Wednesday, January 2, 2013

In Europe, debate shifts to speed of recovery

FRANKFURT: Say what you will about the Eurozone's quarreling policymakers. They can claim at least one achievement during 2012: Their common currency still has a heartbeat .


A year ago, many people seriously doubted whether the euro would still exist by now. On the threshold of 2013, the debate is about how long it will take for the Eurozone economy to recover and what must be changed to avoid future crisis.

Europe still has plenty to worry about. Economic output is shrinking in nine of the 17 nations that use the euro. European banks remain weak, and many have yet to confront their problems decisively.

Many businesses in Spain and Italy and other distressed countries cannot obtain credit, hampering a recovery.

On top of that, with national elections coming in Italy (February) and Germany (September), leaders there may be more focused on the narrow concerns of their voters, rather than the cause of European unity.

"At the moment the crisis seems to have calmed down somewhat," JensBSE 1.98 % Weidmann , president of the Bundesbank, the German central bank, said in an interview with the Frankfurter Allgemeine newspaper published Sunday.

"But the underlying causes have by no means been eliminated." But consider some of the doomsday scenarios that did not occur in 2012.

Greece did not leave the eurozone or set off a Lehman Bros-like financial disaster. Spanish and Italian bond yields, rather than succumbing to contagion from Greece, retreated from levels that had threatened their governments with bankruptcy.

And nowhere did populist, anti-euro political parties gain the upper hand. All of these things could still happen, of course.

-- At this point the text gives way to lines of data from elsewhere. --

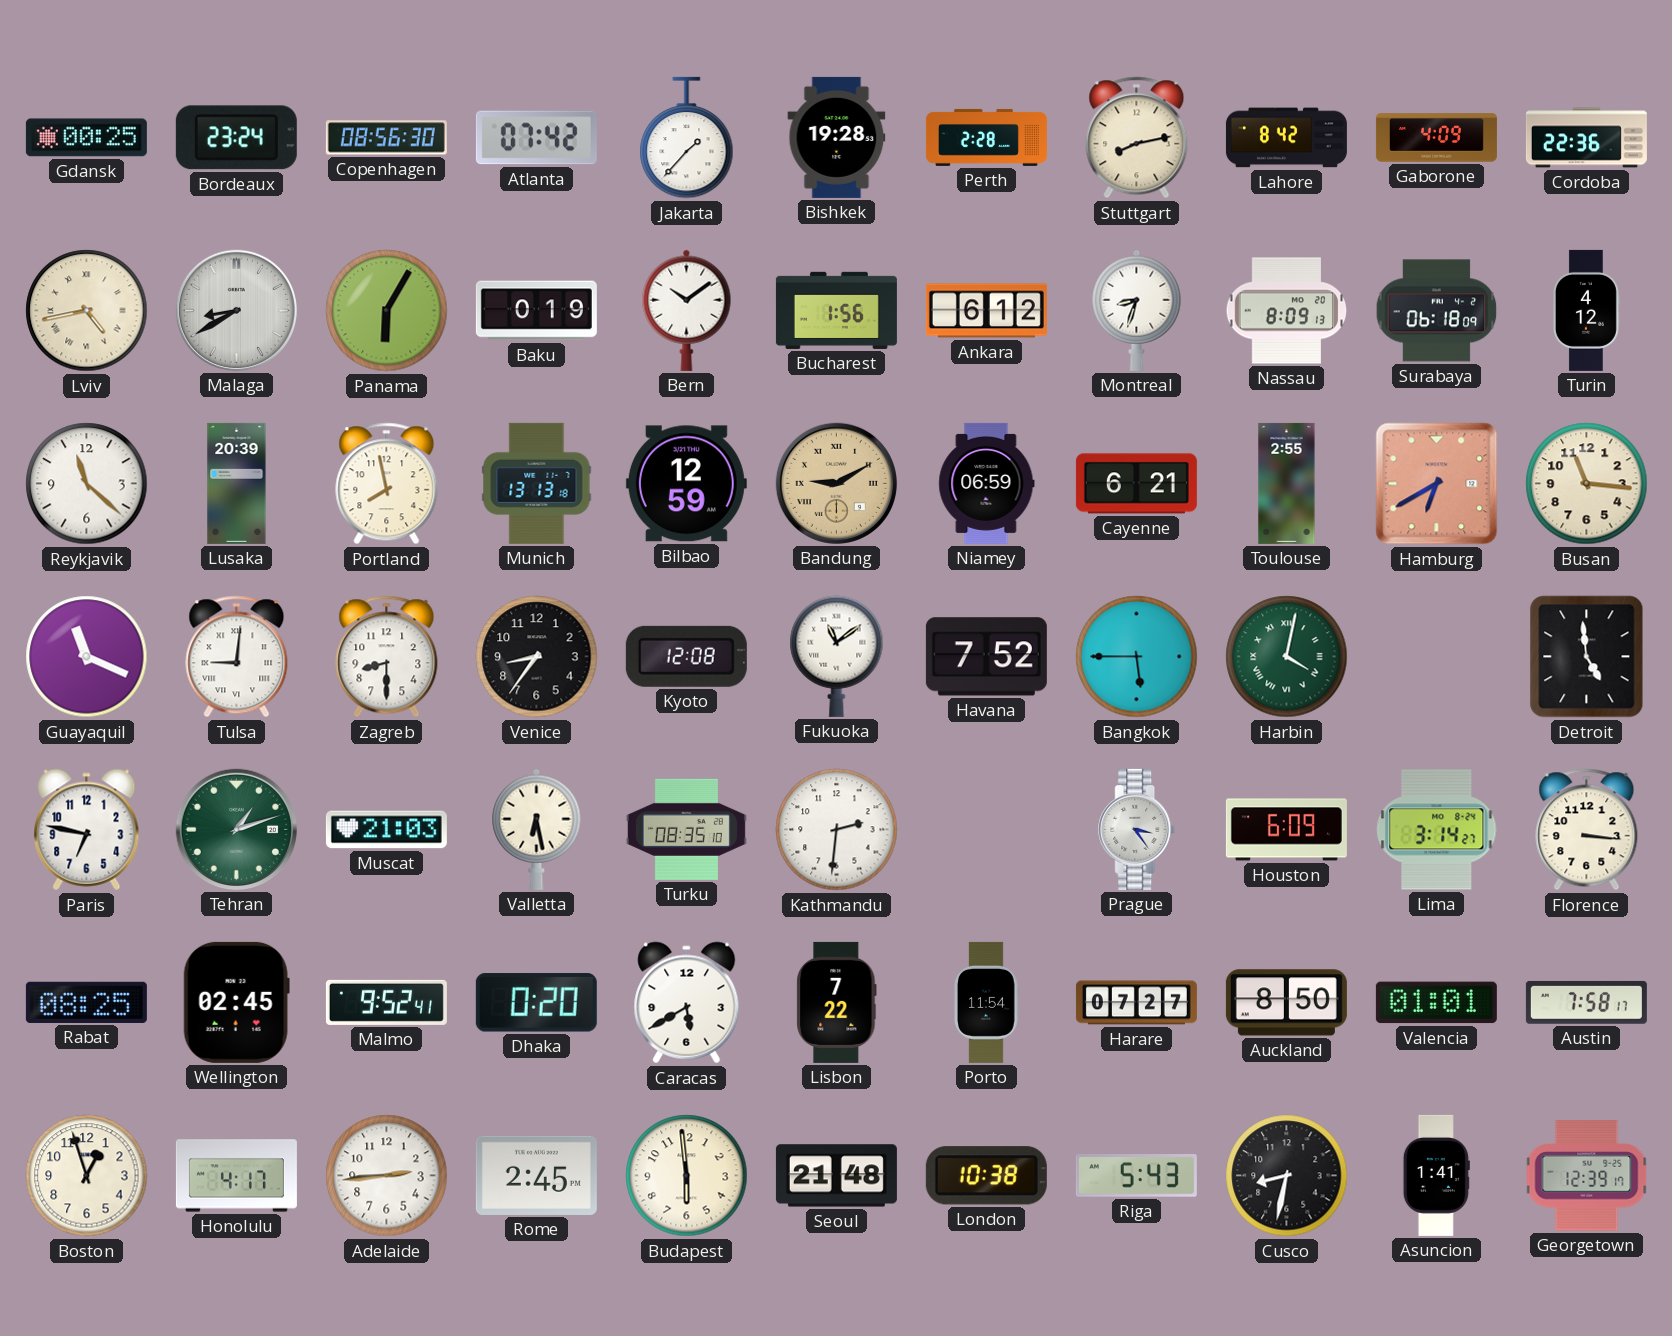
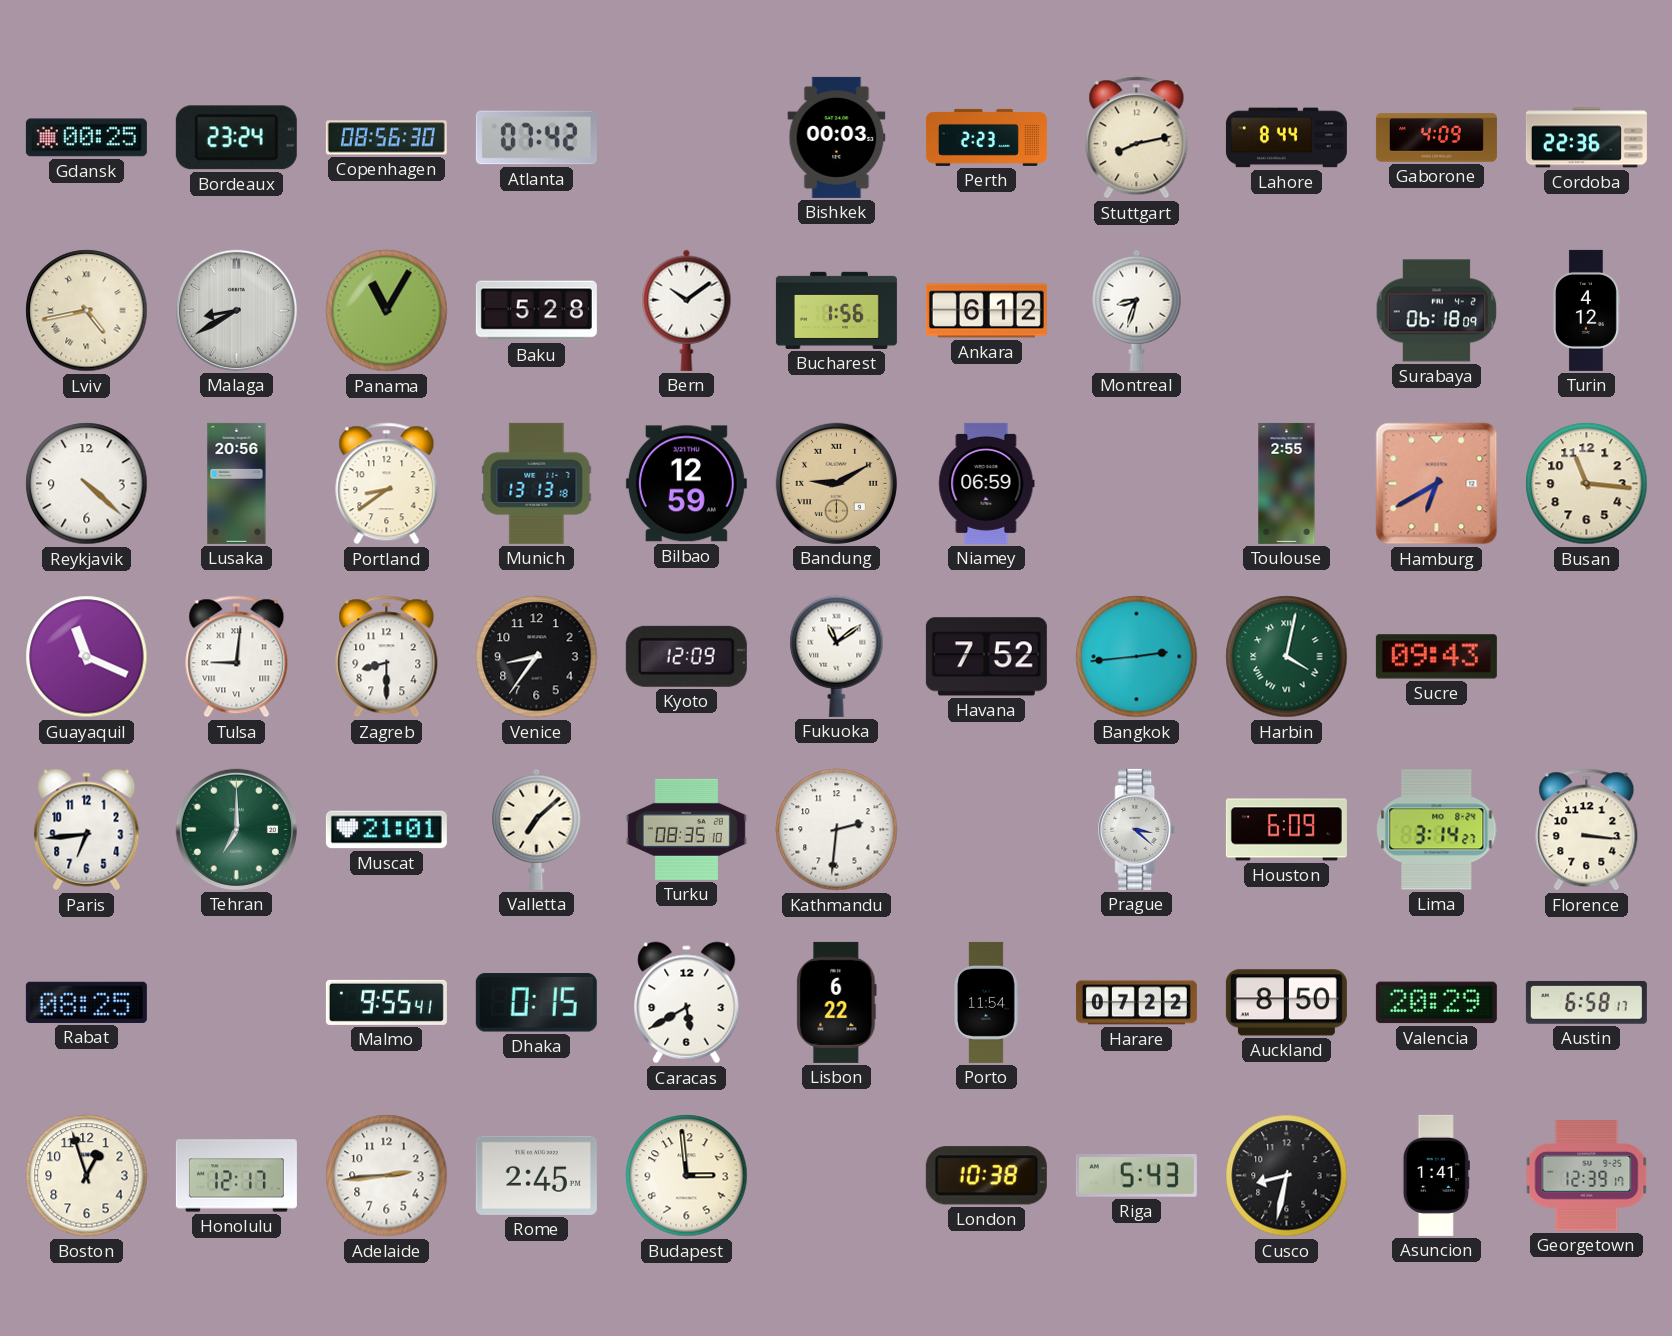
Jakarta: 1:37 -> none
Bishkek: 19:28 -> 00:03
Perth: 2:28 -> 2:23
Lahore: 8:42 -> 8:44
Panama: 6:05 -> 11:05
Baku: 0:19 -> 5:28
Nassau: 8:09 -> none
Reykjavik: 11:22 -> 4:22
Lusaka: 20:39 -> 20:56
Portland: 7:58 -> 8:39
Cayenne: 6:21 -> none
Kyoto: 12:08 -> 12:09
Bangkok: 5:45 -> 2:44
Sucre: none -> 09:43
Detroit: 4:59 -> none
Paris: 6:47 -> 6:44
Tehran: 1:12 -> 7:00
Muscat: 21:03 -> 21:01
Valletta: 6:28 -> 7:08
Prague: 3:24 -> 3:22
Wellington: 02:45 -> none
Malmo: 9:52 -> 9:55
Dhaka: 0:20 -> 0:15
Lisbon: 7:22 -> 6:22
Harare: 07:27 -> 07:22
Valencia: 01:01 -> 20:29
Austin: 7:58 -> 6:58
Honolulu: 4:17 -> 12:17
Budapest: 5:59 -> 2:59
Seoul: 21:48 -> none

But the probability of catastrophe has fallen substantially because of a fundamental change in the way that European leaders are dealing with the crisis. Under its president, Mario Draghi, the European Central Bank has promised to buy bonds of countries like Spain, if needed , to control their borrowing costs.

That vow, which cooled the crisis fever of late summer, bought time for elected officials to begin creating the superstructure that the euro needs to become more credible, including a permanent fund for rescuing stricken member countries and a unified system for overseeing banks.

"In 2012, the euro-area leaders finally got the diagnosis right," said Jacob Funk Kirkegaard, a research fellow at the Peterson Institute for International Economics in Washington. "It wasn't about Greek debt or Irish banks. It was about some very fundamental design flaws that needed to be fixed.

That's what markets were looking for." Even though European political leaders seem to argue endlessly, they have made enough progress to keep speculators at bay.

Investors surveyed by UBS recently ranked the chances of a eurozone breakup well behind the danger from the socalled fiscal cliff in the US or a hard landing by the Chinese economy.

"There is more of a perception that nobody is better off if this thing breaks up," said Richard Barwell, senior European economist at Royal Bank of Scotland.

As the new year progresses, the question will be whether a fragile calm in Europe holds long enough for economic growth to resume, for banks to rebuild their balance sheets and for policymakers to make progress creating a more durable currency union.